De l’État dépensier à l’État transformateur
Pour lui, le marché public n’est plus un acte d’achat. C’est un acte de gouvernement. À travers lui, l’État choisit les territoires qu’il désenclave, les entreprises qu’il soutient, les innovations qu’il encourage. La réforme n’est donc pas financière, elle est philosophique : passer de la logique de la dépense à celle de la performance.
Un chantier livré à temps vaut plus qu’un budget consommé à 100 %. Une école ouverte vaut plus qu’un crédit épuisé.
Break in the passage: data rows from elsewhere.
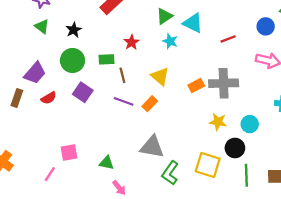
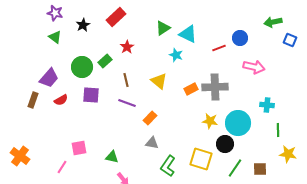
blue circle: (266, 26) -> (240, 38), moved
black star: (74, 30) -> (83, 25), moved
cyan star: (170, 41) -> (176, 55), moved
red star: (132, 42) -> (127, 47), moved
green rectangle: (107, 59) -> (105, 61), moved, turned -40
purple square: (83, 92) -> (91, 95), turned -30
orange rectangle: (150, 104) -> (150, 118), moved
cyan circle: (250, 124) -> (238, 123), size x1.6
gray triangle: (152, 147) -> (152, 143), size x0.6
green line: (246, 175) -> (235, 168), turned 36

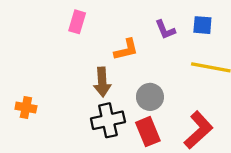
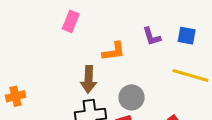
orange cross: (26, 108) -> (16, 96), turned -30

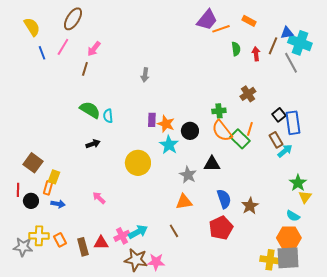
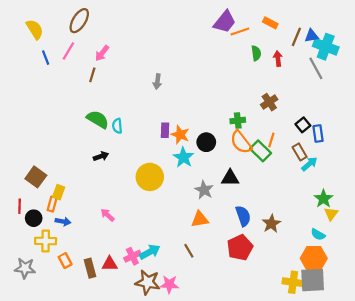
brown line: (273, 46) -> (296, 37), moved
blue rectangle: (293, 123) -> (318, 134), size x0.7
yellow cross: (39, 236) -> (46, 241), moved

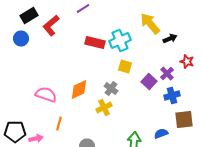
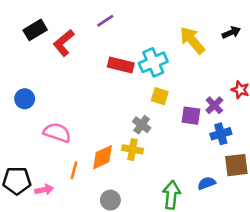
blue circle: (21, 38) -> (25, 99), moved
black arrow: (170, 38) -> (231, 32), moved
purple square: (149, 82) -> (191, 116), turned -35
orange diamond: (79, 90) -> (103, 157), moved
yellow cross: (104, 108) -> (132, 149), turned 35

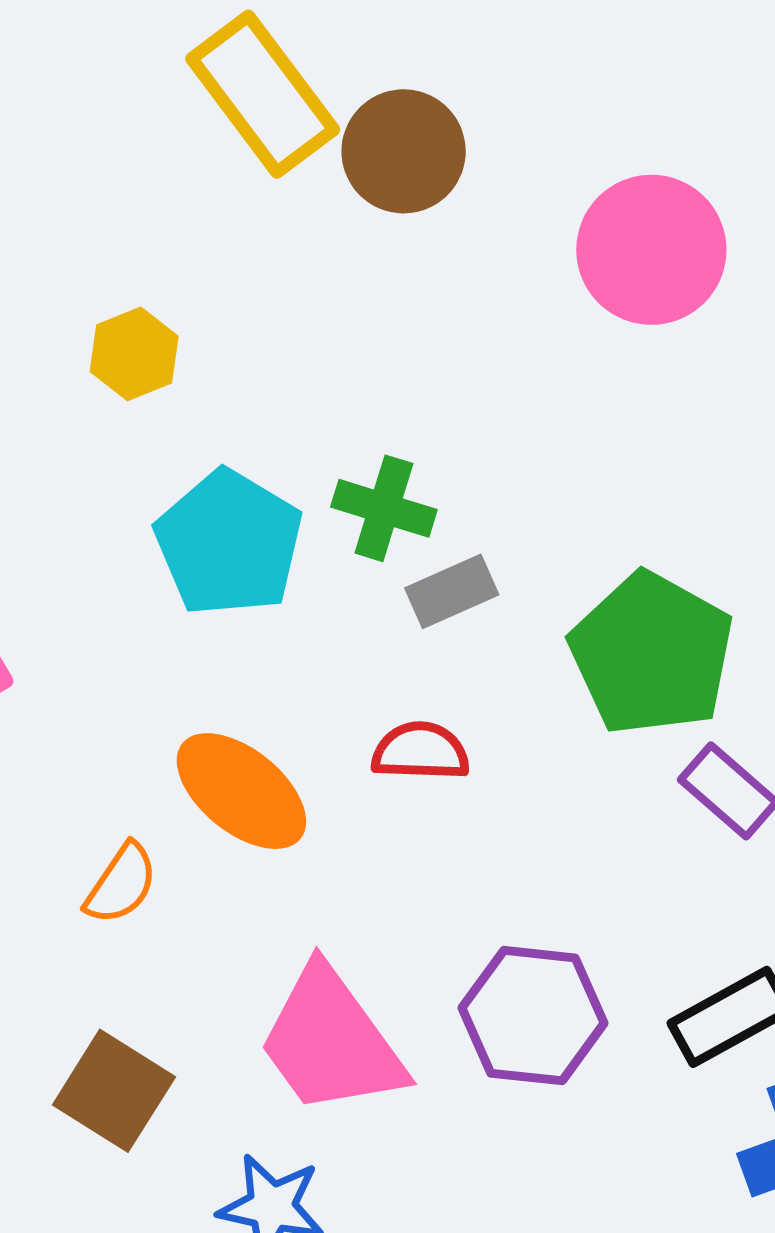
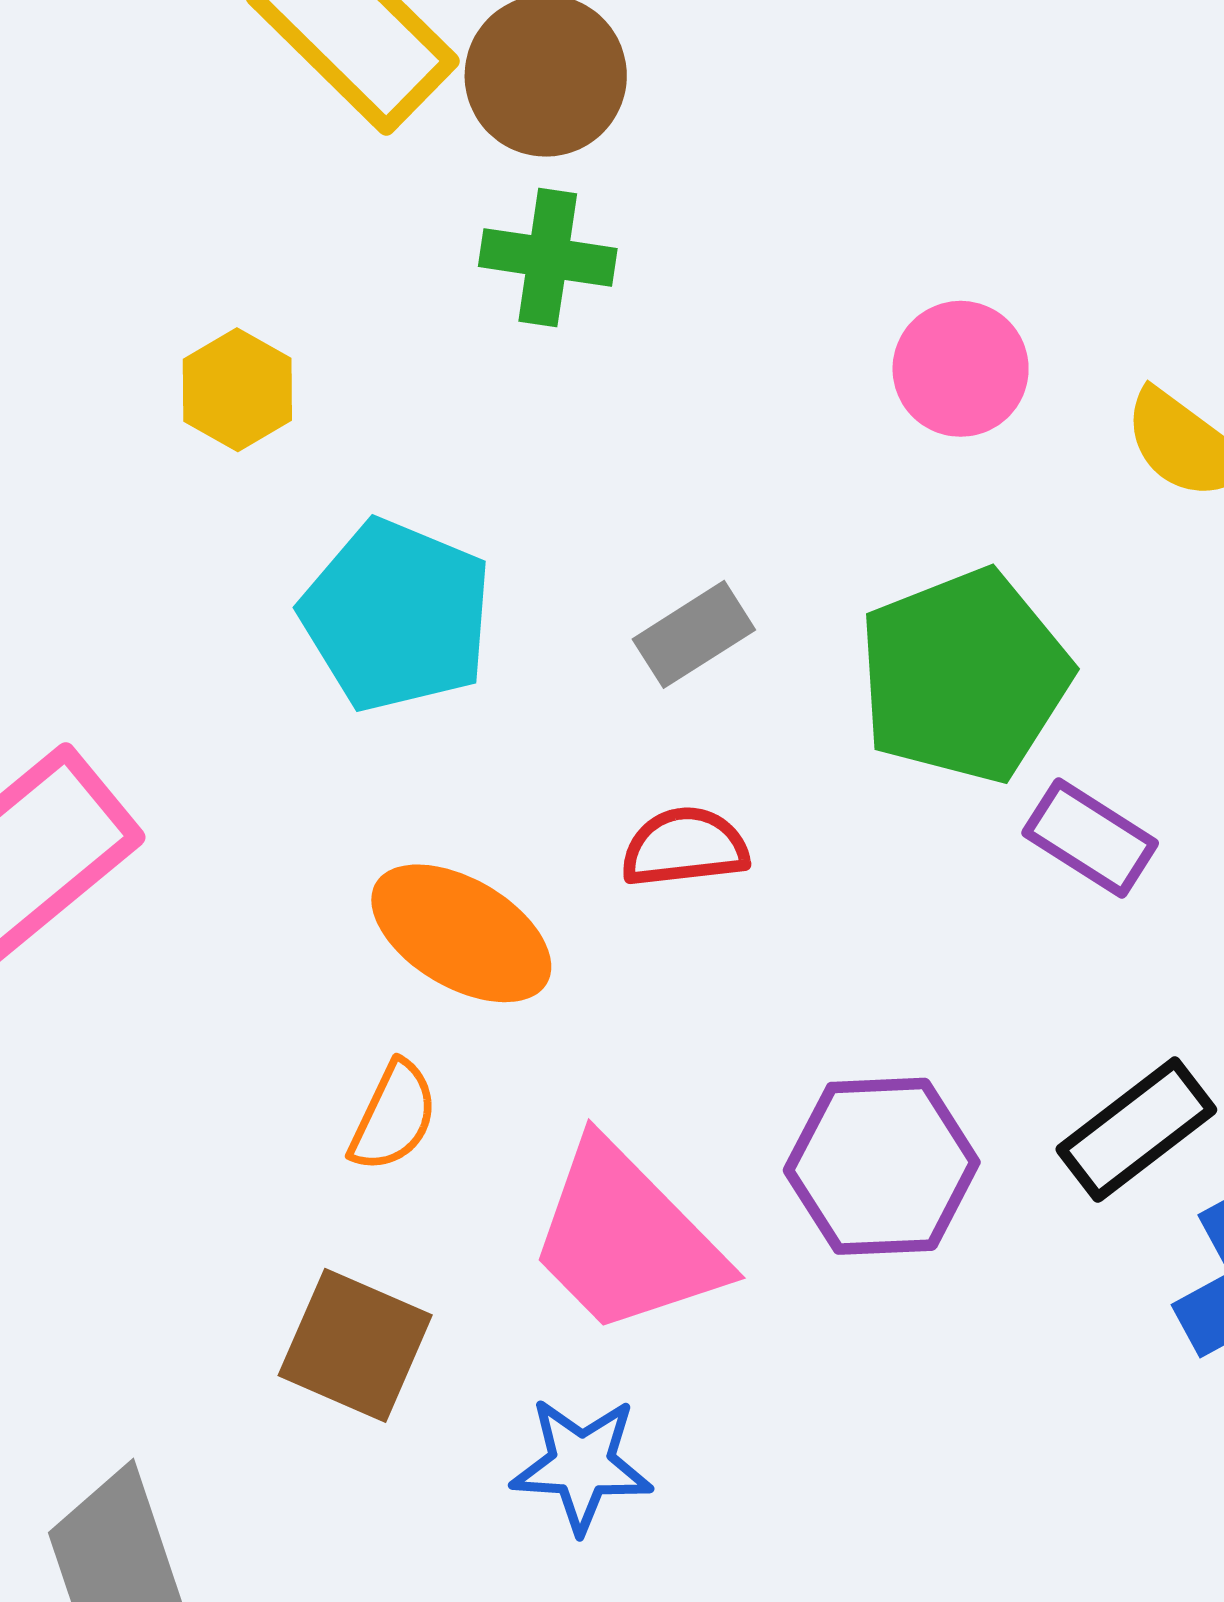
pink circle: (651, 250) -> (961, 369), moved, size x0.7
green cross: (384, 508) -> (548, 258), moved
green pentagon: (652, 654) -> (964, 676), turned 30
orange semicircle: (121, 884) -> (394, 1116), moved

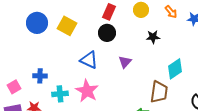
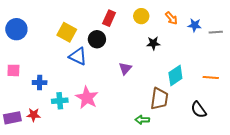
blue circle: (37, 23) -> (16, 29), moved
black circle: (107, 33) -> (97, 39), moved
blue triangle: (89, 60) -> (78, 56), moved
pink square: (14, 87) -> (13, 70), moved, turned 32

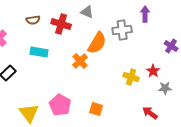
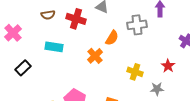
orange semicircle: (97, 43) -> (112, 38), size x0.7
yellow cross: (131, 77) -> (135, 72), moved
gray star: (165, 88) -> (157, 89), moved

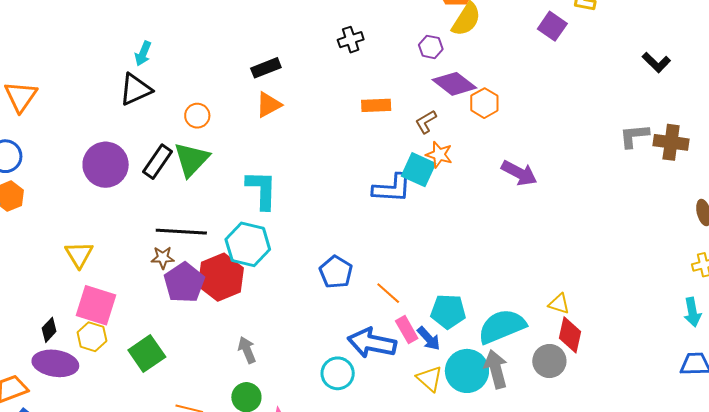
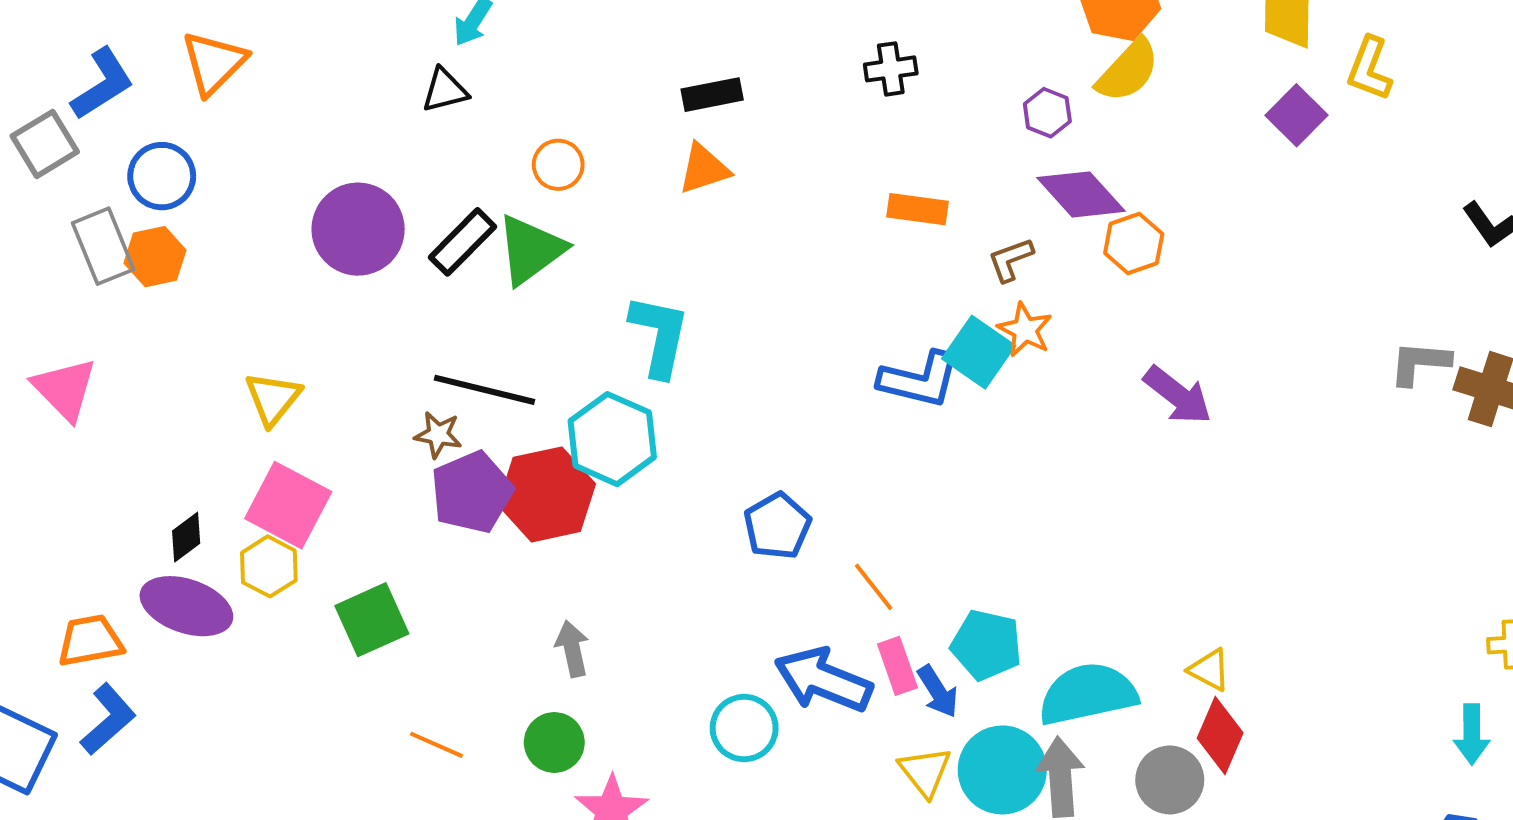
black triangle: (135, 89) -> (445, 90), size x0.7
Le litige, symptôme d’un mal en amont
Le litige n’est pas un accident, c’est une conséquence. Chaque contentieux est une double peine : pour l’administration, qui voit ses projets bloqués, et pour les territoires, qui attendent. Un procès qui dure des années, c’est une route qui n’existe pas, un hôpital qui tarde, une région qui stagne. D’où l’insistance de Baraka sur une approche préventive : mieux penser avant de contracter, mieux cadrer avant de signer.
Numériser pour rassurer
Demain, l’intelligence artificielle pourrait même aider à évaluer les offres, détecter les anomalies et anticiper les risques. Une technologie au service de l’intégrité et de l’efficacité, pas de l’arbitraire. Dans une économie qui cherche à attirer l’investissement, la clarté des règles est un capital aussi précieux que l’argent.
Moins de procès, plus de solutions
Car chaque litige judiciarisé est un projet gelé. Et un projet gelé est toujours payé par le citoyen. Un État fort n’est pas celui qui multiplie les procès, mais celui qui sait les éviter.
Réformer les textes, changer les esprits
La commande publique n’est pas une formalité. C’est un engagement moral de l’État envers ses citoyens.
La bataille de la confiance
C’est dans la qualité des chantiers livrés, plus que dans la quantité des budgets votés, que se jouera la crédibilité de l’État moderne.